人気ブログランキング |
<   2013年 07月 ( 1 )   > この月の画像一覧

2013年 07月 11日
田老のウニをいただく
3ヶ月近くこのブログを更新しませんでした。本業の方のブログをマメに書きたいという事もあったのですが、インターネットでの発言がどれほどの力をもつのか、地域社会では直接話しかけることや、紙媒体で発信する事の方が求められているのではないかということもありました。
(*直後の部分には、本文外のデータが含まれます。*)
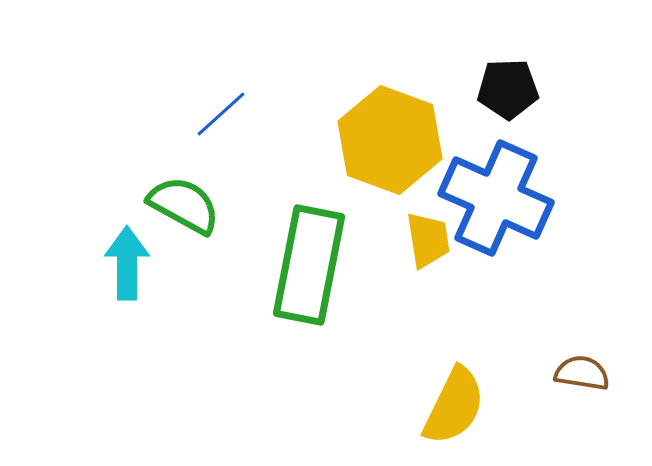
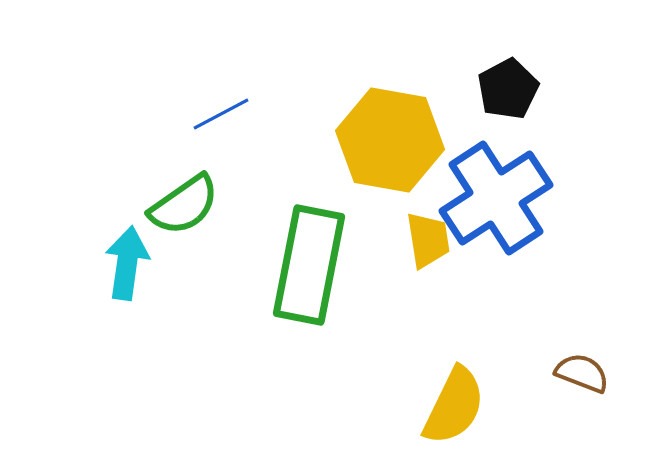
black pentagon: rotated 26 degrees counterclockwise
blue line: rotated 14 degrees clockwise
yellow hexagon: rotated 10 degrees counterclockwise
blue cross: rotated 33 degrees clockwise
green semicircle: rotated 116 degrees clockwise
cyan arrow: rotated 8 degrees clockwise
brown semicircle: rotated 12 degrees clockwise
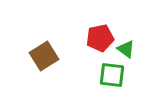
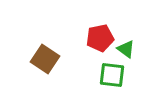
brown square: moved 1 px right, 3 px down; rotated 24 degrees counterclockwise
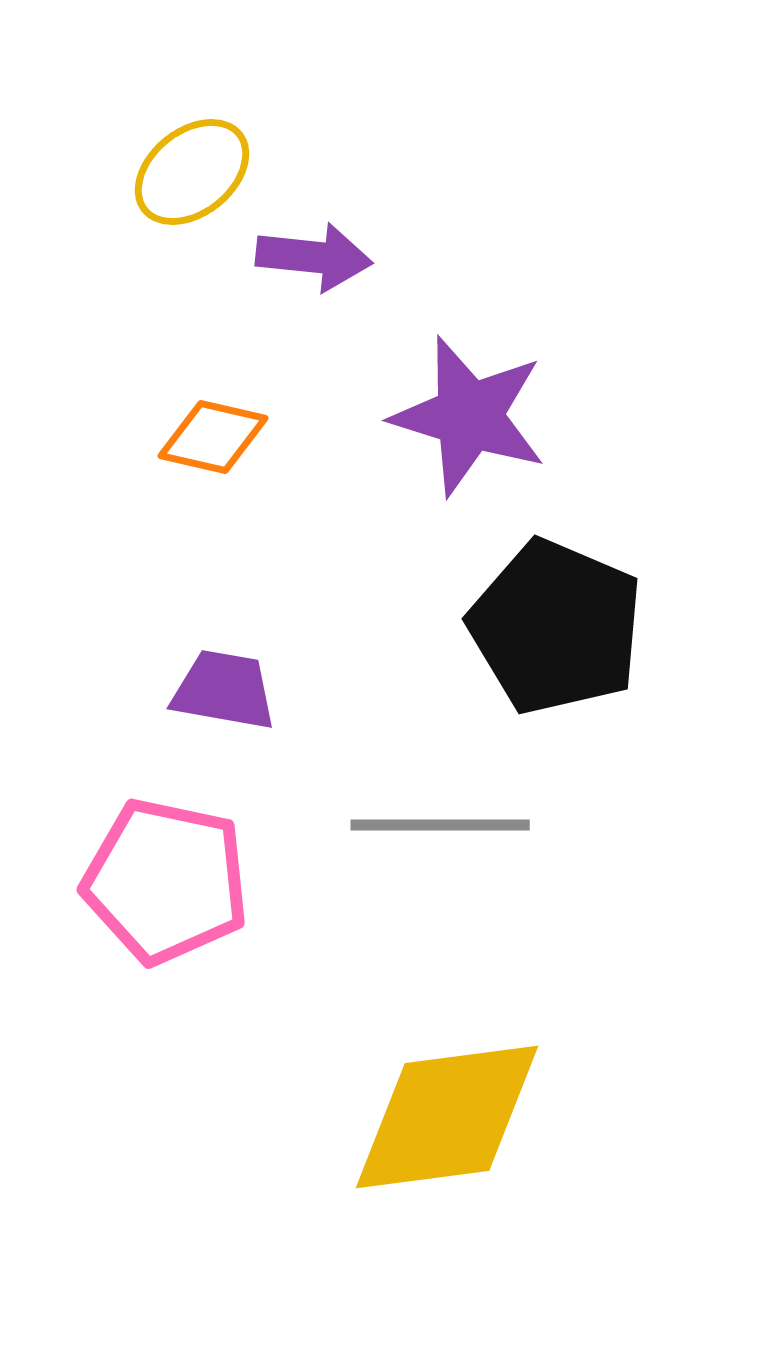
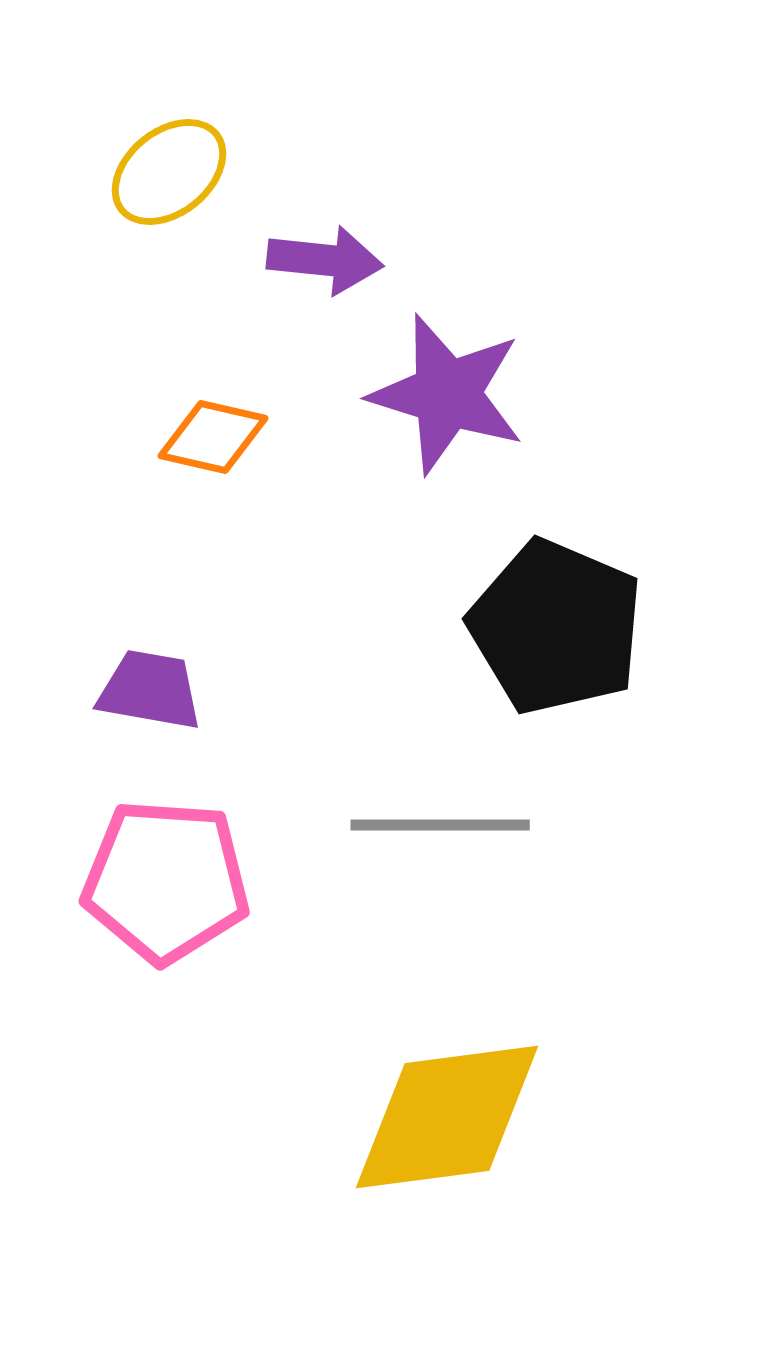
yellow ellipse: moved 23 px left
purple arrow: moved 11 px right, 3 px down
purple star: moved 22 px left, 22 px up
purple trapezoid: moved 74 px left
pink pentagon: rotated 8 degrees counterclockwise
また、参加している地元の市民運動の集まりで、会のツイッターでの発言があまりにも独善的なので、会員の間での議論を求めましたが、他の参加者からは「運動を立ち上げた中心メンバーが頑張って発言しているのだから、堅苦しい議論はせずに信頼して任せればいい」という発言ばかりが出て、議論は封じ込められました。そのような発言は県会議員を含む古参の運動家達からで、実際は自分が所属する会の公式ツイッターを見ていない事も判りました。議論出来るだけの情報を採りにいかず、議論を拒絶する、考える事を放棄する態度は、「放射能は安全」と言っている人達とどこも変わるものではありません。

さて、愚痴はこれぐらいにして本題です。

震災後に縁があって知り合いになった岩手の人がいます。ボランティアに行ったわけでもなく、お会いして話したのは一度だけ。手紙や電話が何度か往復。小さな町の仮設で一人暮らしをしているその人の、私が何かの役に立ったというわけでもありません。齢が同じで、同じ時代を生きて来たというかすかな同士感覚がお互いにあるのかな、と思っています。
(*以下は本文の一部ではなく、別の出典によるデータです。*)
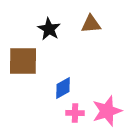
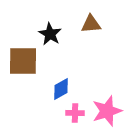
black star: moved 1 px right, 5 px down
blue diamond: moved 2 px left, 1 px down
昨年はその小さな町で、ワカメの生産が本格的に戻り始め、その人も加工場で働いています。同じ買い物をするなら知っているところから、という気持ちで取り寄せました。復興のお手伝いをするなんて考える必要もない、どこに出しても間違いなく売れるしっかりしたワカメとその加工品です。

昨日は取れ立てのウニをいただいてしまいました。昨年は全然とれなかったのが、今年は復活したと電話で聞きました。ゆっくりでも、少しずつでも生産が戻ってくる嬉しさが伝わってきます。ミョウバンやアルコールで加工していない、塩水に浸かっているだけの生ウニです。箸でそっとつまみ上げて、下の上でゆっくりとかすように味わって・・・・小さな木箱に整然と並んで「我こそウニ様でござる」光り輝いて威張っているスーパーのウニとは反対の、どこまでも謙虚な風情と味わい。

高台への移転が動き始めてはいるようですが、実際に移れるのは何年も先。そこでの暮しを、商店や公共交通網や福祉サービスが支えられるようになるのかも、不安が大きいことと思われます。子育て世代や働き盛りの人々は、既に仮設からばらばらに移っていき、残っている人達の焦燥感や不安、孤立感も想像できます。

いろいろな事を感じながら、私はただ見ているだけ。ウニに限らず、むしろいただいているものの方がずっと多い関係です。